Downsampling Metrics

This guide provides an overview of downsampling, including its configuration, rule format, and an example.

Downsampling is an enterprise feature in OpenObserve. It applies only to metrics data.

Downsampling summarizes historical data into fewer data points. Each summarized data point is calculated using an aggregation method, such as the last recorded value, the average, or the total, applied over a defined time block.

Configure Downsampling

Downsampling is configured using the following environment variables.:

  • O2_COMPACT_DOWNSAMPLING_INTERVAL: Defines how often the downsampling job runs (interval), in seconds.
    Example: O2_COMPACT_DOWNSAMPLING_INTERVAL: "300" (this downsampling job runs every 5 minutes)
  • O2_METRICS_DOWNSAMPLING_RULES: Specifies which data streams to target and how they should be downsampled using defined rules. You can add a comma-separated list of rules.
    Example: O2_METRICS_DOWNSAMPLING_RULES: "o2_cpu_usage:avg:30d:5m, app_analytics:last:10d:10m"

Refer to the Downsampling Rule section.

Downsampling Configuration For Helm Chart Users

Add the environment variables under the enterprise.parameters section in your values.yaml file:

enterprise:  
  enabled: true  
  parameters:  
    `O2_COMPACT_DOWNSAMPLING_INTERVAL`: "60"    
    `O2_METRICS_DOWNSAMPLING_RULES`: "o2_cpu_usage:avg:30d:5m"    

Downsampling Configuration For Terraform Users

Set the same variables in your terraform.tfvars file:

`O2_COMPACT_DOWNSAMPLING_INTERVAL` = "60"  
`O2_METRICS_DOWNSAMPLING_RULES`    = "up:avg:30d:5m"  
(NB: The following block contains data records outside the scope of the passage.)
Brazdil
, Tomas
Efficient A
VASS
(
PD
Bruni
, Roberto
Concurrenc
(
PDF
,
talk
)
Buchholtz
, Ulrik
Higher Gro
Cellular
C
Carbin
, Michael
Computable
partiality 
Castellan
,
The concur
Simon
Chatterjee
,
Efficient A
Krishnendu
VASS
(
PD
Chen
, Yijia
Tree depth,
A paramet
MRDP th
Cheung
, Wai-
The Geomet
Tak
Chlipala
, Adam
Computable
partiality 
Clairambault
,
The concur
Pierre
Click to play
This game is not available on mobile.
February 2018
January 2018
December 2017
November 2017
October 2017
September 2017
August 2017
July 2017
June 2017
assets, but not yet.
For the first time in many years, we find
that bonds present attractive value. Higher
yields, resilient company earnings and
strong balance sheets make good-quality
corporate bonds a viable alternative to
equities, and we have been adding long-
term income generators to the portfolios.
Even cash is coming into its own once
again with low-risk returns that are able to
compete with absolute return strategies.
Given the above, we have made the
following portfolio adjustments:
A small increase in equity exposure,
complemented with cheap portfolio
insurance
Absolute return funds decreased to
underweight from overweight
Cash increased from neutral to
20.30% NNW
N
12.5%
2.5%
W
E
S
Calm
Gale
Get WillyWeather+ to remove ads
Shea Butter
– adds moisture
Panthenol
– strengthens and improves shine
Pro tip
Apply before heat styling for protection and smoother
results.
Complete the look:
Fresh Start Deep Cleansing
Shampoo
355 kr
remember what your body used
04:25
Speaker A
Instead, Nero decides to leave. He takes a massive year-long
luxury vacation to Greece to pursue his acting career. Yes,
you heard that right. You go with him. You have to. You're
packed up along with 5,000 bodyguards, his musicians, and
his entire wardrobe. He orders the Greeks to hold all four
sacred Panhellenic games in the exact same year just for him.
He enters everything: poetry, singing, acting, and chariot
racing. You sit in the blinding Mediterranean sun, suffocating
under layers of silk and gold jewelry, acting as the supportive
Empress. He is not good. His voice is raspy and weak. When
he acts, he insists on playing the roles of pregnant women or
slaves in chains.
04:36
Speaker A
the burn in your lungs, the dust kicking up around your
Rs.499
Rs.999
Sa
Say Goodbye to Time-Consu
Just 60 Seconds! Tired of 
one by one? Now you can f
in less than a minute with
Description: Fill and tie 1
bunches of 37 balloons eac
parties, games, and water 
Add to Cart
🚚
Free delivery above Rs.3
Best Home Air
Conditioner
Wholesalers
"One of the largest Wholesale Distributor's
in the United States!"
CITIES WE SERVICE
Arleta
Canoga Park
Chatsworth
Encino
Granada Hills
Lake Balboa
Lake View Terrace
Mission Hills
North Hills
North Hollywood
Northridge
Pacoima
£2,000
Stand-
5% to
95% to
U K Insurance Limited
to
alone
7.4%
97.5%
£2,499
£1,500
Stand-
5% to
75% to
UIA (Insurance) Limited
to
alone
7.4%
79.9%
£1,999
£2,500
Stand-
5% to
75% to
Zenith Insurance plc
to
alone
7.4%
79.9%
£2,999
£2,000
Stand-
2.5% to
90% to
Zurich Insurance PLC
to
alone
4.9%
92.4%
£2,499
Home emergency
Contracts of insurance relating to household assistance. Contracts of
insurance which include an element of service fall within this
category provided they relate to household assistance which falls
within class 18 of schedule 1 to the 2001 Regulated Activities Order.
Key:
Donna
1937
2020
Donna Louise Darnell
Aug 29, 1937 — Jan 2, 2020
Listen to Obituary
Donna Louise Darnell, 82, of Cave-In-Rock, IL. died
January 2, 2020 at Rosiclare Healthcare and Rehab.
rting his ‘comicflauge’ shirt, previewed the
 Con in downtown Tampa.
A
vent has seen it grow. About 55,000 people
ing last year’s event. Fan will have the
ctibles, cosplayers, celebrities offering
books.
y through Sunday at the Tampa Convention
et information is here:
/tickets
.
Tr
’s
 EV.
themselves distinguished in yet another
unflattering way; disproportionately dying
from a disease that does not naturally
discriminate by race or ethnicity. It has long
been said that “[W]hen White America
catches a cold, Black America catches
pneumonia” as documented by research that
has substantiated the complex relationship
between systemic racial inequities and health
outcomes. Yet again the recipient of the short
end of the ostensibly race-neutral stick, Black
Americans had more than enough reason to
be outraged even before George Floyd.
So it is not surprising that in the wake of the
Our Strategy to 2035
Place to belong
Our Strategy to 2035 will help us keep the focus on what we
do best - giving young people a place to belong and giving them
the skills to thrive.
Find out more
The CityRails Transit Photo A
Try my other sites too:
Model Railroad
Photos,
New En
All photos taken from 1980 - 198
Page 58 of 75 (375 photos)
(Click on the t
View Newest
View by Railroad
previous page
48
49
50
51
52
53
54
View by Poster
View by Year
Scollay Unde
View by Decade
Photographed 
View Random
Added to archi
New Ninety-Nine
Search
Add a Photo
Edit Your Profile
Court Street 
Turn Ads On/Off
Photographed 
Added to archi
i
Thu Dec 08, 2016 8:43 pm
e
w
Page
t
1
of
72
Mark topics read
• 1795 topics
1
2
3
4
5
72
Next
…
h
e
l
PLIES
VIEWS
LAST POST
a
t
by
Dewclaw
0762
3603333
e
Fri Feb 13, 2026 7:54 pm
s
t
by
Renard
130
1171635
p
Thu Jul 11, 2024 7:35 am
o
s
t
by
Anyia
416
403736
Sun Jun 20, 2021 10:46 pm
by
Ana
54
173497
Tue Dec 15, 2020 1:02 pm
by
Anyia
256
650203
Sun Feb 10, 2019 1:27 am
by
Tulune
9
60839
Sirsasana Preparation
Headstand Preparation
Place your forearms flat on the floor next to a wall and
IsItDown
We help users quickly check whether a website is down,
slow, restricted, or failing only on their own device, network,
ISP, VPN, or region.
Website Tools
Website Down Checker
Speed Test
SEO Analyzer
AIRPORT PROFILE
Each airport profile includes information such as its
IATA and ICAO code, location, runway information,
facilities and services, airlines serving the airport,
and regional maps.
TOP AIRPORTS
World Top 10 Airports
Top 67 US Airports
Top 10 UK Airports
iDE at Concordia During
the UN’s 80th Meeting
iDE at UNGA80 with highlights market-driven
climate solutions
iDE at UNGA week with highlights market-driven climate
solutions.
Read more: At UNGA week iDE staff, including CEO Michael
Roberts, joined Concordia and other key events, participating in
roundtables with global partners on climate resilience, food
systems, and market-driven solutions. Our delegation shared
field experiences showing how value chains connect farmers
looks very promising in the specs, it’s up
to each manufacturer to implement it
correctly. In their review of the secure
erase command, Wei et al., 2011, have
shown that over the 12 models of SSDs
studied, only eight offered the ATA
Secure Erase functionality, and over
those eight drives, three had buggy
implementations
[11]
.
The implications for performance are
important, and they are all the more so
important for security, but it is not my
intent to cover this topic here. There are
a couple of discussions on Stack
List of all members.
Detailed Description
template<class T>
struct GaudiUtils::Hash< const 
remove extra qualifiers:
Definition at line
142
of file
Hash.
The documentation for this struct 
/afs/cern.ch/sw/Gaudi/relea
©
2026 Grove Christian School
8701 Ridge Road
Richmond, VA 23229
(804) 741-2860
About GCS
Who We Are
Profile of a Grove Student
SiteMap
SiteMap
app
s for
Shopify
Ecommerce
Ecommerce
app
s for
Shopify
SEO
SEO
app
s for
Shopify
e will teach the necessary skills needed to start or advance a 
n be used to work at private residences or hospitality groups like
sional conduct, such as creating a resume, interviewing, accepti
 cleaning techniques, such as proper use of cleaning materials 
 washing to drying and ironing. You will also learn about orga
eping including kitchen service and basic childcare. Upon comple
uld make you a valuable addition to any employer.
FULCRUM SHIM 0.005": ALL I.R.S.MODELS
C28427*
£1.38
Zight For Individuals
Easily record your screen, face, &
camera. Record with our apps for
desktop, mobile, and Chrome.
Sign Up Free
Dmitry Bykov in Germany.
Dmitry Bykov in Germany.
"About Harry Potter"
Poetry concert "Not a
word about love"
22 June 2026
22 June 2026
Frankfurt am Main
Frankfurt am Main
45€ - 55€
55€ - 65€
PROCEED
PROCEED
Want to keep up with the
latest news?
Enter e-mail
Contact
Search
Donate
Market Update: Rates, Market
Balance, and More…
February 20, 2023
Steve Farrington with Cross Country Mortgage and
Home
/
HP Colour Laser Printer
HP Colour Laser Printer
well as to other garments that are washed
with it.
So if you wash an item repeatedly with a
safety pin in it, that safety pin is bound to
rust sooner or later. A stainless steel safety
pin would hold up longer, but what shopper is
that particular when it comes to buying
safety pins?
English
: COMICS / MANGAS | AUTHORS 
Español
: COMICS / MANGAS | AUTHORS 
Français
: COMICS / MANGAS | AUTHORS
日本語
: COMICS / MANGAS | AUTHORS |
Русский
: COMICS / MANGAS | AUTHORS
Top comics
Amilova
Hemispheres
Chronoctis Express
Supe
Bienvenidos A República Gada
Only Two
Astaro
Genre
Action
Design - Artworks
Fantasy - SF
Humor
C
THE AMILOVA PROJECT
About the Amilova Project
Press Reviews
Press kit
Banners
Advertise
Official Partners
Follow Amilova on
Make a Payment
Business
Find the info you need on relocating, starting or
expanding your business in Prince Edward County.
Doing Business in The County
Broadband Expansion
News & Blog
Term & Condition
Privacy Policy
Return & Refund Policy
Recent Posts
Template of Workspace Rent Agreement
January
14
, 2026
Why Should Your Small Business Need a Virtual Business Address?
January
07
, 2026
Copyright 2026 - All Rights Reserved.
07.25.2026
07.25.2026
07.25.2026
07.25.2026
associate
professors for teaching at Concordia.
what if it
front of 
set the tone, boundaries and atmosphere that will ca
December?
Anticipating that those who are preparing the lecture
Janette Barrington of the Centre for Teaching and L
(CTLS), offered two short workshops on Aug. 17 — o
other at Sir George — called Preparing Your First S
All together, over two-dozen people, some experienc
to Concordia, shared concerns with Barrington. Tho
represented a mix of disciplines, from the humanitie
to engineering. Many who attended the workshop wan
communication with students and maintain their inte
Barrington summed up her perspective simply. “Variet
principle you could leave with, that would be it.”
Note: After setting the environment variables, make sure to redeploy the OpenObserve instance for the changes to apply.

Downsampling Rule

User-defined rules determine how downsampling is applied to metrics streams. You can define multiple downsampling rules to target different streams or use different configurations.

Each rule must follow the format: pattern:function:offset:step.

Here:

  • pattern: It is a regular expression that specifies the data streams the rule applies to. For example, o2_.*.
  • function: The aggregation function used to summarize values.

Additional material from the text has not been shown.